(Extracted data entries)
═══

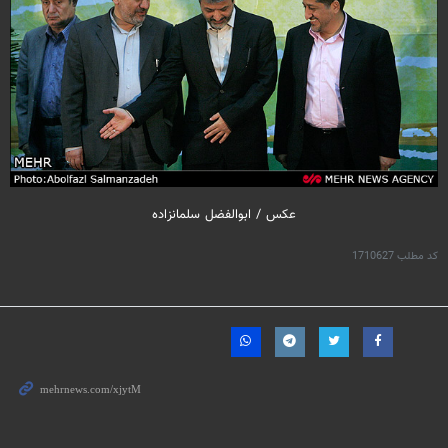
عکس / ابوالفضل سلمانزاده
کد مطلب
1710627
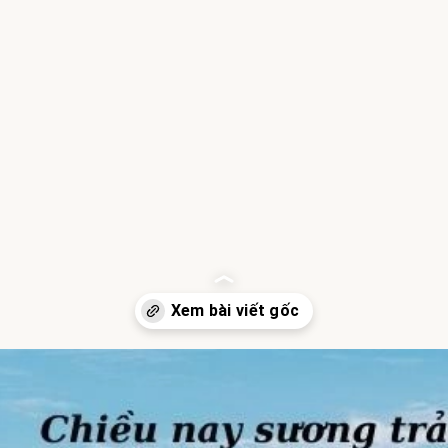
Đang mở
https://hocsinhgioi.vn/tho-ve-da-lat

═══

* _Activity_: Please return the records as they stand, word for word, with no pictures.

* _Your solution_:
عکس / ابوالفضل سلمانزاده
کد مطلب
1710627
Đang mở
https://hocsinhgioi.vn/tho-ve-da-lat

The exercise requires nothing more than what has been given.